Figure 10. Strength of determinacy and liking. The difference of both variables is indicated by gray colored areas.
Figure 11. Insight window revealing the dynamics of liking and interest in relation to moments of insight. An exemplary angle from which we derived the cosine value that we compared to a random set of 1000 cosine values of other changes is depicted for liking at the moment of insight. Numbers signify the strength of the effect via Cohen's d for significant changes at the insight moment [Δ(frames) = 0] as well as prior to the moments of insight [at Δ(frames) = –15, Δ(frames) = –30, and Δ(frames) = –45]. Note: changes which are significant at an α-level of 5% are marked by an asterisk.
Dynamics of Interest Before Moments of Insight
Analogous to the analysis of changes in liking in relation to insight moments, we conducted analyses on the changes in interest (with the modified cosine measure) and revealed that interest already increased 45 frames/1500 ms before the moment of insight, t(1005) = 2.53, p = 0.01, Cohen's d = 0.85 (interestingly, even stronger than at the insight moment itself; see also Figure 8B, right panel and Figure 11). The increase was strongest 30 frames/1000 ms before the moment of insight, t(1005) = 3.78, p < 0.001, Cohen's d = 1.03. Weaker, but still large effect sizes were found 15 frames/500 ms before the insight point t(1005) = 3.18, p = 0.002, Cohen's d = 0.75, and at the insight moment, t(1005) = 2.64, p = 0.01, Cohen's d = 0.75. We furthermore found a strong correlation between determinacy and interest (r = 0.767, p < 0.001).
Dynamics in Complexity Before and After Moments of Insight
Plotting a phase-shifted insight window of complexity revealed that insights happened during an increase in complexity (Figure 8C).
Discussion
We examined (i) effects of sudden perceptual insights (increases in surprise and determinacy) on liking; that is, “Aesthetic Aha”-effects, (ii) dynamics of interest before moments of insight, and (iii) dynamics of complexity before and after moments of insight while watching an artistic movie. Our findings showed that the analysis of a continuous stream of data can reveal dynamic relationships between an artwork's physical and semantical dynamics and appreciation. Such analyses demonstrate that aesthetic experiences unfold in a dynamic way: (i) insights indeed elicited an “Aesthetic Aha,” an increase in liking (as in Muth and Carbon, 2013). (ii) The rise in interest before an insight supports Berlyne's (1971) as well as Silvia's (2005) ideas that interest is evoked by (the appraisal of) challenge and coping potential—the expectation of success. (iii) Furthermore, it seems that for an insight to occur, stimuli have to possess a certain complexity. In dynamic terms this means that only phases in the movie in which complexity increases have the potential to lead to insightful moments—which again evoke an increase in liking.

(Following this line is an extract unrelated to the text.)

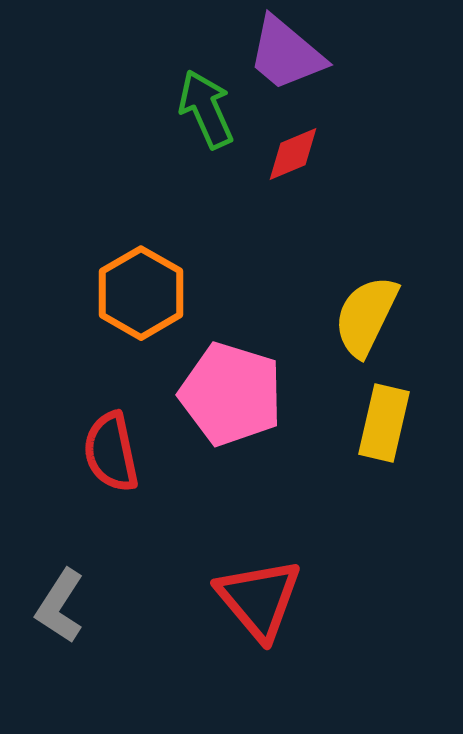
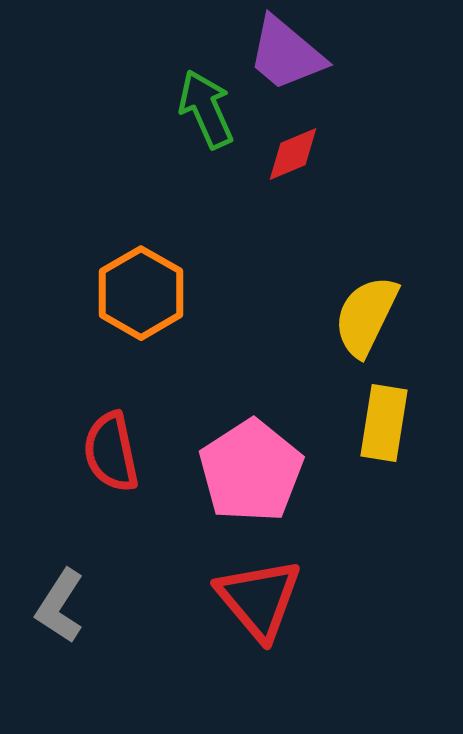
pink pentagon: moved 20 px right, 77 px down; rotated 22 degrees clockwise
yellow rectangle: rotated 4 degrees counterclockwise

This is in accordance with the idea proposed by Van de Cruys and Wagemans (2011) that it is not predictability itself but the reduction of uncertainty induced by prediction-errors that might bring pleasure. There are two directions of interpretation of these three results: either (a) the Aha-insight benefits from, or is more probable because of, an orienting reaction and high interest due to an increase in complexity or (b) interest arises due to “affective forecasting” (“people's predictions about their future feelings,” see (Wilson and Gilbert, 2003); Wilson and Gilbert, p. 346) of this Aha-insight. In addition, the experience of an Aha-insight itself might stimulate the orienting reaction and deeper elaboration of subsequent phases as is exemplified by descriptions of participants, for instance the following: “proud of myself, motivated to continue watching (maybe one detects something else/more),” “I concentrated on the monitor and every recognition of a “picture” pleased me and incited me to search even more “intensely” (with more concentration) for more “pictures.”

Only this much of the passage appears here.